◆ **PROBLEM TO WORK ON**: Here the job is to copy the data exactly and to exclude every image from it.

· · ·

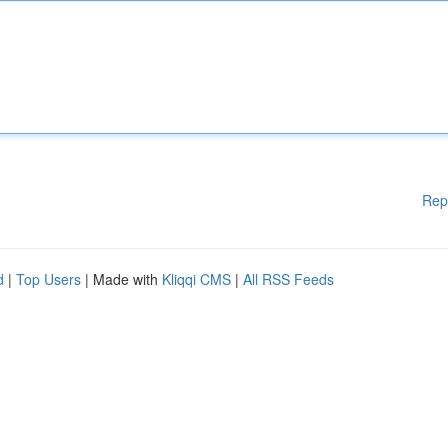
Rep
d
|
Top Users
| Made with
Kliqqi CMS
|
All RSS Feeds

· · ·

◆ **RESPONSE BELOW**:
Rep
d
|
Top Users
| Made with
Kliqqi CMS
|
All RSS Feeds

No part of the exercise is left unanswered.